__ACTIVITY__. Set down the data below in full, exactly as it reads, but without the pictures.

*** Opening DATASET RECORDS ***

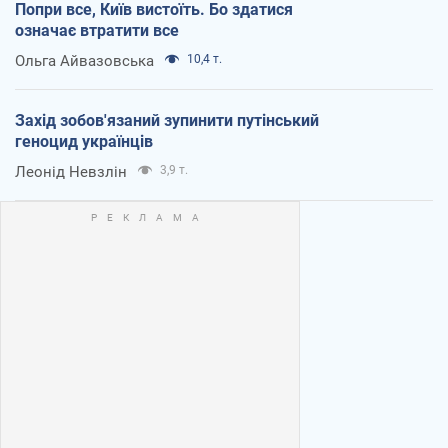
Попри все, Київ вистоїть. Бо здатися
означає втратити все
Ольга Айвазовська
10,4 т.
Захід зобов'язаний зупинити путінський
геноцид українців
Леонід Невзлін
3,9 т.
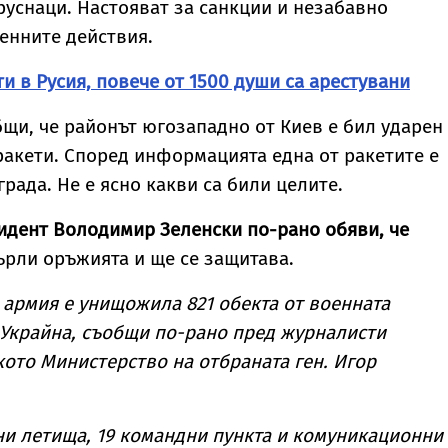
руснаци. Настояват за санкции и незабавно
енните действия.
и в Русия, повече от 1500 души са арестувани
бщи, че районът югозападно от Киев е бил ударен
 ракети. Според информацията една от ракетите е
рада. Не е ясно какви са били целите.
идент Володимир Зеленски по-рано обяви, че
ърли оръжията и ще се защитава.
 армия е унищожила 821 обекта от военната
 Украйна, съобщи по-рано пред журналисти
кото Министерство на отбраната ген. Игор
нни летища, 19 командни пункта и комуникационни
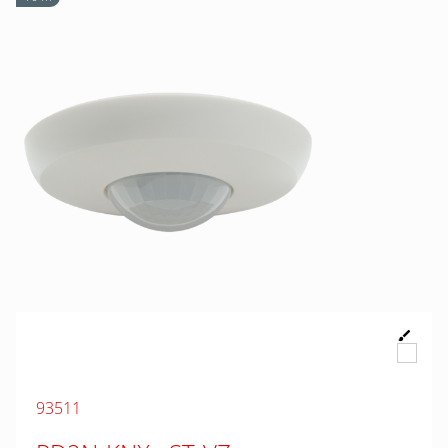
93511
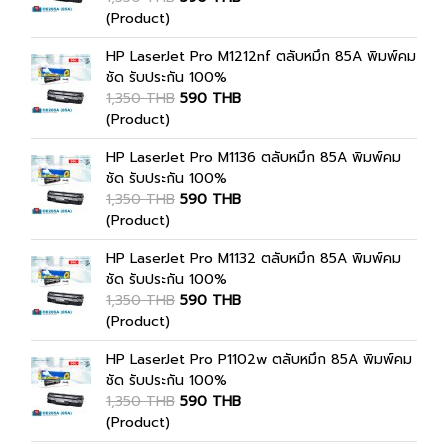
(Product)
HP LaserJet Pro M1212nf ตลับหมึก 85A พิมพ์คม
ชัด รับประกัน 100%
1,350 THB
590 THB
(Product)
HP LaserJet Pro M1136 ตลับหมึก 85A พิมพ์คม
ชัด รับประกัน 100%
1,350 THB
590 THB
(Product)
HP LaserJet Pro M1132 ตลับหมึก 85A พิมพ์คม
ชัด รับประกัน 100%
1,350 THB
590 THB
(Product)
HP LaserJet Pro P1102w ตลับหมึก 85A พิมพ์คม
ชัด รับประกัน 100%
1,350 THB
590 THB
(Product)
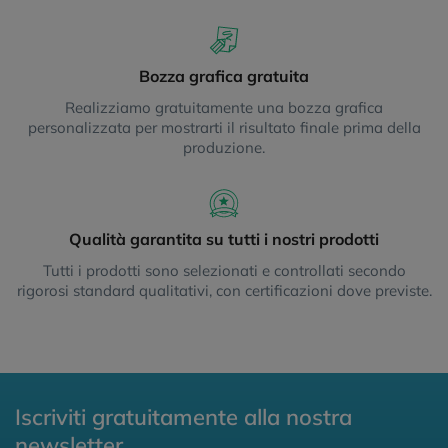
Bozza grafica gratuita
Realizziamo gratuitamente una bozza grafica
personalizzata per mostrarti il risultato finale prima della
produzione.
Qualità garantita su tutti i nostri prodotti
Tutti i prodotti sono selezionati e controllati secondo
rigorosi standard qualitativi, con certificazioni dove previste.
Iscriviti gratuitamente alla nostra
newsletter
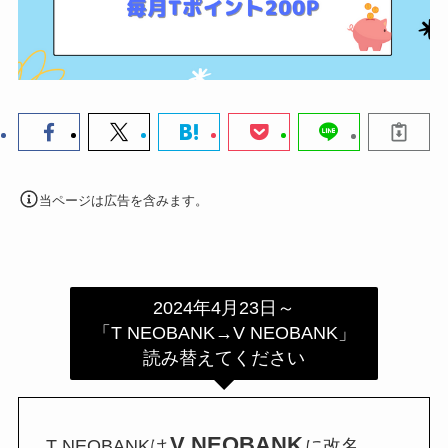
当ページは広告を含みます。
2024年4月23日～
「T NEOBANK→V NEOBANK」
読み替えてください
V NEOBANK
T NEOBANKは
に改名。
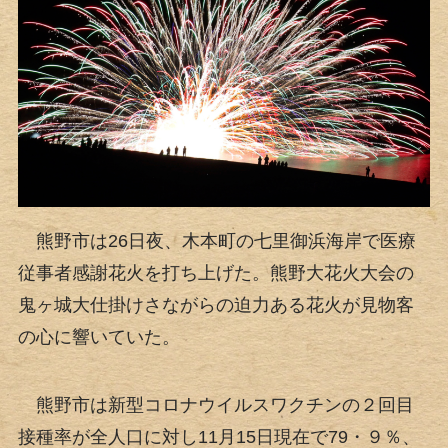
熊野市は26日夜、木本町の七里御浜海岸で医療
従事者感謝花火を打ち上げた。熊野大花火大会の
鬼ヶ城大仕掛けさながらの迫力ある花火が見物客
の心に響いていた。
熊野市は新型コロナウイルスワクチンの２回目
接種率が全人口に対し11月15日現在で79・９％、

*** Closing DATASET RECORDS ***

__RESPONSE TO THE TASK__.
Попри все, Київ вистоїть. Бо здатися
означає втратити все
Ольга Айвазовська
10,4 т.
Захід зобов'язаний зупинити путінський
геноцид українців
Леонід Невзлін
3,9 т.
руснаци. Настояват за санкции и незабавно
енните действия.
и в Русия, повече от 1500 души са арестувани
бщи, че районът югозападно от Киев е бил ударен
 ракети. Според информацията една от ракетите е
рада. Не е ясно какви са били целите.
идент Володимир Зеленски по-рано обяви, че
ърли оръжията и ще се защитава.
 армия е унищожила 821 обекта от военната
 Украйна, съобщи по-рано пред журналисти
кото Министерство на отбраната ген. Игор
нни летища, 19 командни пункта и комуникационни
93511
(Product)
HP LaserJet Pro M1212nf ตลับหมึก 85A พิมพ์คม
ชัด รับประกัน 100%
1,350 THB
590 THB
(Product)
HP LaserJet Pro M1136 ตลับหมึก 85A พิมพ์คม
ชัด รับประกัน 100%
1,350 THB
590 THB
(Product)
HP LaserJet Pro M1132 ตลับหมึก 85A พิมพ์คม
ชัด รับประกัน 100%
1,350 THB
590 THB
(Product)
HP LaserJet Pro P1102w ตลับหมึก 85A พิมพ์คม
ชัด รับประกัน 100%
1,350 THB
590 THB
(Product)
Bozza grafica gratuita
Realizziamo gratuitamente una bozza grafica
personalizzata per mostrarti il risultato finale prima della
produzione.
Qualità garantita su tutti i nostri prodotti
Tutti i prodotti sono selezionati e controllati secondo
rigorosi standard qualitativi, con certificazioni dove previste.
Iscriviti gratuitamente alla nostra
newsletter
当ページは広告を含みます。
2024年4月23日～
「T NEOBANK→V NEOBANK」
読み替えてください
V NEOBANK
T NEOBANKは
に改名。
熊野市は26日夜、木本町の七里御浜海岸で医療
従事者感謝花火を打ち上げた。熊野大花火大会の
鬼ヶ城大仕掛けさながらの迫力ある花火が見物客
の心に響いていた。
熊野市は新型コロナウイルスワクチンの２回目
接種率が全人口に対し11月15日現在で79・９％、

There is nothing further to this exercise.